Tam da bu aralar son CD’si ‘You Want İt Darker’ ı dinliyor,
Brierre-Vassal’ın yazdığı ‘Leonard Cohen Kendi Ağzından’ kitabını okuyordum.
CD otantik, patetik ve trajik bir
vasiyetname. Sesinin her tınısında,
dizelerin her sözcüğünde ‘masadan ayrılmanın’ hüznü var. Kitap ise Cohen
hakkındaki en zengin çalışma.
Son 30 yıl içinde bir kez Paris’te bir kez de Londra’da Cohen
konseri izlemiştim. İki şarkı arasında çok konuşuyordu. Dylan, Istanbul Açık Hava konserinde hiç konuşmamıştı mesela… Cohen aslında konser şarkıcısı değil.
Cohen, tek başına, odada, kulaklıkla dinlenen şarkıcılardan. Ya da en fazla bir
sevdiğinle sakin, uzanırken…
Fransa ile, Yunanistan ile, Norveç ile ve tabi ABD ile özel
ilişkileri vardı. Sevimli üniversite
kentimiz Aix-en-Provence’da konsere beyaz atlı prens olarak çıkmışlığı
vardır. Paris’te Olympia’da
yuhalanmışlığı da… Montreal’in eksi 30’larından kaçıp Hydra adasında dört mevsim
yaz yaşamıştır. Marianne sayesinde
Norveç’e de dayı gitmiştir. Oysa ki çok fazla Kanadalı ve hakiki bir Musevi
olmasına rağmen. Zen kimliği sonradan… Küreselleşme
öncesinde global bir şarkıcı idi. Çünkü aslında o bir şairdi. Yazardı. En
Sevdiği Oyunu Muhteşem Bir Şekilde Kaybetti. Başarılı bir ‘looser’dı. Bir de
yayınlanmayan, editörün ‘çok aykırı, çok
müstehcen’ bulduğu bir romanı var.
Yakında onu da okuruz belki.
‘ABD’ye demokrasi gelecek’ dedi Trump geldi. O da Nazım gibi,
Küba’ya gitmişti. Farklı şiirlerle döndüler. ‘İkimizden biri gerçekti. O da bendim’.
Siyasi değildi, solcu hiç değildi. Ama
sempatikti, sıcaktı, kendi içine kapanıktı ve kendi içi çok genişti.
Kimi çok sever, kimi hiç dinlemez. Müziğini sıradan, sesini
tabutî bulanlar vardır. Ama adına her yıl dünyanın bir köşesinde uluslararası
sempozyum gibi toplantılar düzenlenen kaç şair, kaç şarkıcı vardır?

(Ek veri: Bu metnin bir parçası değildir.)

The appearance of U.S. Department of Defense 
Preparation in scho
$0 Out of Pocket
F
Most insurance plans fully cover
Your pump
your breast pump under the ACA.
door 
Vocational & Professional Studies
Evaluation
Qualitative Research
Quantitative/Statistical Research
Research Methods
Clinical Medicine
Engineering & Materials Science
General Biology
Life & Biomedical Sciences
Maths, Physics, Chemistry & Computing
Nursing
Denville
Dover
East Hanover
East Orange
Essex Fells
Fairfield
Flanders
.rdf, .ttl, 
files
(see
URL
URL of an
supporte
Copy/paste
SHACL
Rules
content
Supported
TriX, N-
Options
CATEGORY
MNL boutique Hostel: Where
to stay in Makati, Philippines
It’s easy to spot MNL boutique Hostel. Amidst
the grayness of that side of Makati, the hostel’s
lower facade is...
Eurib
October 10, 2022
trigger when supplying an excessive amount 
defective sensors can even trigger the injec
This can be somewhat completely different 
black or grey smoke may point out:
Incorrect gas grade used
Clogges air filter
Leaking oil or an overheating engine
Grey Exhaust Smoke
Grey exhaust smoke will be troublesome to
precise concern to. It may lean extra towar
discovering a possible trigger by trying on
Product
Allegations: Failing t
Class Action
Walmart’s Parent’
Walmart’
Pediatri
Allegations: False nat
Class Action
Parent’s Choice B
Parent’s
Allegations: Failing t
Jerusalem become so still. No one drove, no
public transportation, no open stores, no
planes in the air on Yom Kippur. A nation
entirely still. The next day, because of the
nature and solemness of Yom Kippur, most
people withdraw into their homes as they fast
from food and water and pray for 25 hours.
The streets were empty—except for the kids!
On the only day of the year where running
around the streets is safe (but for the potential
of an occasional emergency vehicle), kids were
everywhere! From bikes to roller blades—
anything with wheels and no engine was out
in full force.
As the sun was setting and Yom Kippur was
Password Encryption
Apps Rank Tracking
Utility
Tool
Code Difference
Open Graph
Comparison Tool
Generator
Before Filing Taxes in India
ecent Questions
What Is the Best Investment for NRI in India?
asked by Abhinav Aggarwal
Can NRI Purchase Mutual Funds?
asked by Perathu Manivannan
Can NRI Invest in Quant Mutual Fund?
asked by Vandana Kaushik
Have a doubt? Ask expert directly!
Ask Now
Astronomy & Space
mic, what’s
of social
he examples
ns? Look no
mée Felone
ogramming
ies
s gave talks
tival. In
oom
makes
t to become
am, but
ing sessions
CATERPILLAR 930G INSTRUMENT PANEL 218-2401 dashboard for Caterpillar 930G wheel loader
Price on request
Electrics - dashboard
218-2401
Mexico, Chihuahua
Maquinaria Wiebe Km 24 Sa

İlk LP’si 1968’de çıkmıştı: Songs of Leonard Cohen…Sonuncusu
2016’da.
Suzanne da, Marianne da, Jane de, Meşhur Mavi Yağmurluk da, 50-60 yaşlarındaki kadın ve erkeklerin hatıra defterinde
kayıtlıdır. Kızına Lorca adını verecek kadar Federico Garcia hayranı ve uzmanı
idi. Ve o ‘Vals’i Aldı’.
Daha çok şey yazılıp, çizilecek Leonard hakkında. Şimdilik
kısa bir saygı duruşu . Güle güle… Gitmesen daha iyi olurdu.